**Task objective:** Check every line of the records below for the string "paste", then report only how many lines have it.

(Page layout parsing data)
-- -- --
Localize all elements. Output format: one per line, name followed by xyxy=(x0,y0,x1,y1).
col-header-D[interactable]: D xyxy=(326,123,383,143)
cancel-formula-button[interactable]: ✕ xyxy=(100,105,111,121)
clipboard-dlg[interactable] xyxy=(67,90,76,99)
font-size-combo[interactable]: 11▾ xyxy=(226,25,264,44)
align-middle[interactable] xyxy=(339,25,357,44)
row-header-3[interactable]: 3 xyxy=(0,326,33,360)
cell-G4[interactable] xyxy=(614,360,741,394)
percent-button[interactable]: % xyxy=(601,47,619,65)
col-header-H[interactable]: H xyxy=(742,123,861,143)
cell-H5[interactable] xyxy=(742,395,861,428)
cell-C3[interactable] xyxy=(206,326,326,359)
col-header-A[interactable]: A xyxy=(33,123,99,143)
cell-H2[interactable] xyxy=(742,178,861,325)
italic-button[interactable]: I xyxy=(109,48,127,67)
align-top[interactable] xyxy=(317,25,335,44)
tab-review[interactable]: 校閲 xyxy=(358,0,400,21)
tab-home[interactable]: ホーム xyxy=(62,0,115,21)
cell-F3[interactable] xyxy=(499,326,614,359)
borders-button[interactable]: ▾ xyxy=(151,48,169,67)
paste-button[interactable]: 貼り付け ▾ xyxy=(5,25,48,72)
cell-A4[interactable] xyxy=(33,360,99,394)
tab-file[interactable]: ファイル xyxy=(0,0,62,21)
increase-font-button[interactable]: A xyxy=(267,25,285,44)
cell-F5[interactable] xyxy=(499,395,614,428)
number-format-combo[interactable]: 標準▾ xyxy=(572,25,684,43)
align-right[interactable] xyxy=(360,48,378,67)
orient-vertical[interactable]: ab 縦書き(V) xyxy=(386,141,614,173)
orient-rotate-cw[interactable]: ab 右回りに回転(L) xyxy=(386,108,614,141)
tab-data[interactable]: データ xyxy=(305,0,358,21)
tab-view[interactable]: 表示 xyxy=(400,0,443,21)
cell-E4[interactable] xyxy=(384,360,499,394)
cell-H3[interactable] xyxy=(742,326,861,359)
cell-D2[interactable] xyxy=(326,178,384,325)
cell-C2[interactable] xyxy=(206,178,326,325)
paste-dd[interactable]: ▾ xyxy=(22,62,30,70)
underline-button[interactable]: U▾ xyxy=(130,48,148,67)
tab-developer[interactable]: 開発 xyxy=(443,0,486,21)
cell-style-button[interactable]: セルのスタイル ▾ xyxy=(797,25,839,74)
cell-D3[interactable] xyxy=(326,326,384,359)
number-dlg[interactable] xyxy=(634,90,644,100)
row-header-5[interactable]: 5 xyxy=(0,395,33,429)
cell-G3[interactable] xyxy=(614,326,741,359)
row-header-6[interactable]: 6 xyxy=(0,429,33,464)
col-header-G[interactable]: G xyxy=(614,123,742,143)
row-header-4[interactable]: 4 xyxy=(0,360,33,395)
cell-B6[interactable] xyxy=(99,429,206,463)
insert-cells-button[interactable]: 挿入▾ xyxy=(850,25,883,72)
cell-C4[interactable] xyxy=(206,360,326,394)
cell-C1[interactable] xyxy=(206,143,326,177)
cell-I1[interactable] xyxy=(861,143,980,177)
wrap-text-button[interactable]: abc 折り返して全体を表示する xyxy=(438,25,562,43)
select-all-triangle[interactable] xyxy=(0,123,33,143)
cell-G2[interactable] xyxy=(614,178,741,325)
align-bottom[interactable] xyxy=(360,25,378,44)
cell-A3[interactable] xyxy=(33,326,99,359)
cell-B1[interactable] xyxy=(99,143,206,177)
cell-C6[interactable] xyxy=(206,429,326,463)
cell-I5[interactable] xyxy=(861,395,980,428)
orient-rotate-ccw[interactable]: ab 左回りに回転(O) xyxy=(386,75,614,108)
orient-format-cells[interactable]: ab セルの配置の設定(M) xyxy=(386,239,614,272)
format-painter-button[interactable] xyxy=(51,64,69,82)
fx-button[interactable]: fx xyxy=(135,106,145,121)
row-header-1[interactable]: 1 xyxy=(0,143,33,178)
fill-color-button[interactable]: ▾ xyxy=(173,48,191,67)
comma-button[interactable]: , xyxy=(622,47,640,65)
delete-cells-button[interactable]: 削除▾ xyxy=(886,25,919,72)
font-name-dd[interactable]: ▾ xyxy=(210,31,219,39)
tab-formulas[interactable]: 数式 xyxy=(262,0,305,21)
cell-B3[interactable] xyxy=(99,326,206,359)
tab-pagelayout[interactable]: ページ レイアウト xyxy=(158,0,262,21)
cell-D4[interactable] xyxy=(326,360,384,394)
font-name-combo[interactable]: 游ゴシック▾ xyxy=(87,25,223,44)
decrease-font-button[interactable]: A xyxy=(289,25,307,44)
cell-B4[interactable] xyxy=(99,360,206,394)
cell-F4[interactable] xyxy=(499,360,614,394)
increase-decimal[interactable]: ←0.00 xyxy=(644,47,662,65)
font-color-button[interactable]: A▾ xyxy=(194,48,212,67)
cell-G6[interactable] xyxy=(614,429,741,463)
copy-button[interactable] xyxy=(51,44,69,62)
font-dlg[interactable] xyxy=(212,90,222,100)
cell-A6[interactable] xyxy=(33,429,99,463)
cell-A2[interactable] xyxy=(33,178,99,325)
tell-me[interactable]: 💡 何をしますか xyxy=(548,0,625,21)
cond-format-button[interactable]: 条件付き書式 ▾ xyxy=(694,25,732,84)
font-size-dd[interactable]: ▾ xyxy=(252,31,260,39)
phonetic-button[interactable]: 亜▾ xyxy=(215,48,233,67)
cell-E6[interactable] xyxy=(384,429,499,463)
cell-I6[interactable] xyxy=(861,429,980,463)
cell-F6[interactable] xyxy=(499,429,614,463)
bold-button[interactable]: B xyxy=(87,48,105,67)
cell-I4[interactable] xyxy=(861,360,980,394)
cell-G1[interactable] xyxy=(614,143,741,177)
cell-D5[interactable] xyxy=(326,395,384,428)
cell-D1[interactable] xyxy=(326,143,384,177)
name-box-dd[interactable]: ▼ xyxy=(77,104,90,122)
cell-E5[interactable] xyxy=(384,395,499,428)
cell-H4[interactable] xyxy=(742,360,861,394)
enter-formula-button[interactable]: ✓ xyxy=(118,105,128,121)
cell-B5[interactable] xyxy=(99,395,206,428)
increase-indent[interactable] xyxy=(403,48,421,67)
-- -- --
**Finished task:** 2